Pubblicata in Gazzetta Ufficiale del 24 agosto la nuova nota AIFA 66, che regola la prescrivibilità a carico del Sistema Sanitario Nazionale dei farmaci anti-infiammatori non steroidei.
L'aggiornamento riguarda soprattutto il medicinale "nimesulide", il cui impiego viene limitato al trattamento di breve durata del dolore acuto.

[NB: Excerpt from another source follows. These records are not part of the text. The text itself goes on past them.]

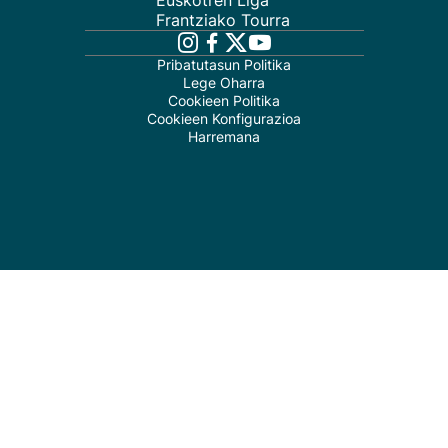
Euskotren Liga
Frantziako Tourra
Pribatutasun Politika
Lege Oharra
Cookieen Politika
Cookieen Konfigurazioa
Harremana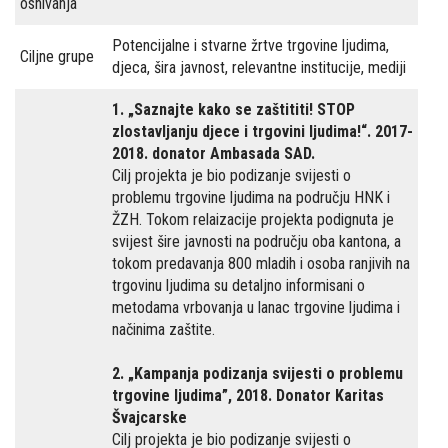
osnivanja
Potencijalne i stvarne žrtve trgovine ljudima,
Ciljne grupe
djeca, šira javnost, relevantne institucije, mediji
1. „Saznajte kako se zaštititi! STOP
zlostavljanju djece i trgovini ljudima!“. 2017-
2018. donator Ambasada SAD.
Cilj projekta je bio podizanje svijesti o
problemu trgovine ljudima na području HNK i
ŽZH. Tokom relaizacije projekta podignuta je
svijest šire javnosti na području oba kantona, a
tokom predavanja 800 mladih i osoba ranjivih na
trgovinu ljudima su detaljno informisani o
metodama vrbovanja u lanac trgovine ljudima i
načinima zaštite.
2. „Kampanja podizanja svijesti o problemu
trgovine ljudima”, 2018. Donator Karitas
Švajcarske
Cilj projekta je bio podizanje svijesti o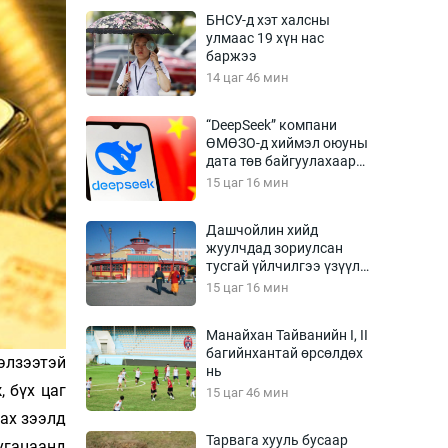
Урлагтай яриа
БНСУ-д хэт халсны
өрчил
улмаас 19 хүн нас
баржээ
энд-Эрхэм баян
14 цаг 46 мин
“DeepSeek” компани
ӨМӨЗО-д хиймэл оюуны
хүний үг
дата төв байгуулахаар
төлөвлөж байна
15 цаг 16 мин
Дашчойлин хийд
жуулчдад зориулсан
ага
Бусад
тусгай үйлчилгээ үзүүлж
эхэлжээ
15 цаг 16 мин
Фото
сурвалжлагч
Видео
Манайхан Тайванийн I, II
Инфографик
багийнхантай өрсөлдөх
элзээтэй
нь
Санал асуулга
 бүх цаг
15 цаг 46 мин
ах зээлд
Тарвага хууль бусаар
угацаанд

«Nimesulide - si legge nella nota - è stata recentemente riesaminata dall'Ema (Agenzia europea dei medicinali) dopo pubblicazioni riguardanti casi di insufficienza epatica fulminante. Il Committee for Medicinal Products for Human Use (Chmp) ha riesaminato i dati provenienti da segnalazioni spontanee, studi epidemiologici, analisi aggregate e metanalisi. Il Chmp ha concluso che i benefici delle formulazioni sistemiche di nimesulide sono ancora superiori ai rischi, purché l'uso sia circoscritto alle condizioni in acuto e che nimesulide per uso sistemico non sia più impiegato nel trattamento dell'osteoartrosi dolorosa che, essendo una condizione cronica, accresce il rischio che sia assunto a lungo termine, con un conseguente aumento del rischio di danno epatico.

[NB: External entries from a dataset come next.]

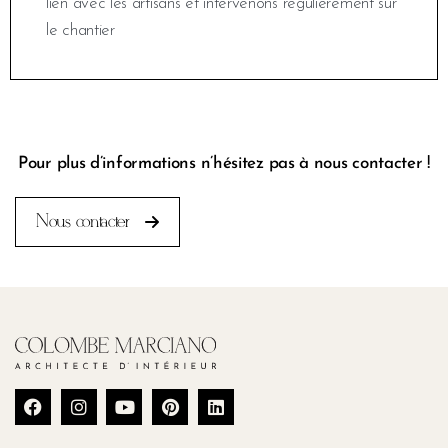
lien avec les artisans et intervenons régulièrement sur
le chantier
Pour plus d’informations n’hésitez pas à nous contacter !
Nous contacter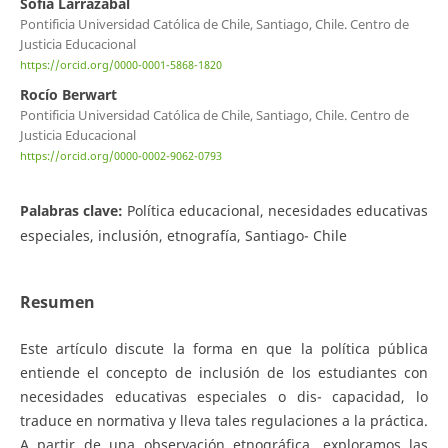
Sofia Larrazabal
Pontificia Universidad Católica de Chile, Santiago, Chile. Centro de
Justicia Educacional
https://orcid.org/0000-0001-5868-1820
Rocío Berwart
Pontificia Universidad Católica de Chile, Santiago, Chile. Centro de
Justicia Educacional
https://orcid.org/0000-0002-9062-0793
Palabras clave:
Política educacional, necesidades educativas
especiales, inclusión, etnografía, Santiago- Chile
Resumen
Este artículo discute la forma en que la política pública
entiende el concepto de inclusión de los estudiantes con
necesidades educativas especiales o dis- capacidad, lo
traduce en normativa y lleva tales regulaciones a la práctica.
A partir de una observación etnográfica, exploramos las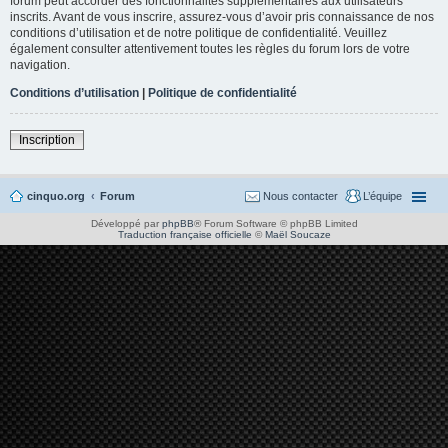
forum peut accorder des fonctionnalités supplémentaires aux utilisateurs
inscrits. Avant de vous inscrire, assurez-vous d’avoir pris connaissance de nos
conditions d’utilisation et de notre politique de confidentialité. Veuillez
également consulter attentivement toutes les règles du forum lors de votre
navigation.
Conditions d’utilisation
|
Politique de confidentialité
Inscription
cinquo.org
Forum
Nous contacter
L’équipe
Développé par
phpBB
® Forum Software © phpBB Limited
Traduction française officielle
©
Maël Soucaze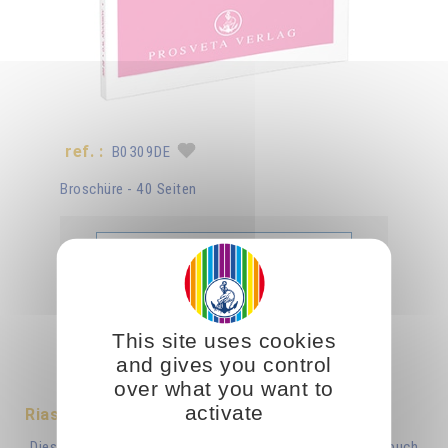
ref. :
B0309DE
Broschüre - 40 Seiten
Libro
Aggiungere
B0309DE
5.00CHF
This site uses cookies
and gives you control
Tradotto in :
Français
over what you want to
activate
Riassunto
Diese Broschüre war ein Auszug aus dem Izvor Taschenbuch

Tra le motivazioni dell'aggiornamento, viene rammentato che "nimesulide" è stata recentemente riesaminata dall'EMA dopo pubblicazioni riguardanti casi di insufficienza epatica fulminante (segnalazioni spontanee, studi epidemiologici, analisi aggregate e metanalisi); tale riesame ha concluso che i benefici delle formulazioni sistemiche di questo FANS sono ancora superiori ai rischi, purché l'uso sia circoscritto alle condizioni in acuto.

Confermate invece le limitazioni per gli altri principi attivi tra i quali è stato aggiunto il cinnoxicam. In particolare i medici potranno prescrivere antinfiammatori a carico del Ssn solo in presenza di artropatie su base connettivitica; osteartrosi in fase algica o infiammatoria; dolore neoplastico; attacco acuto di gotta.

Il provvedimento è entrato in vigore il giorno successivo a quello della sua pubblicazione in Gazzetta Ufficiale.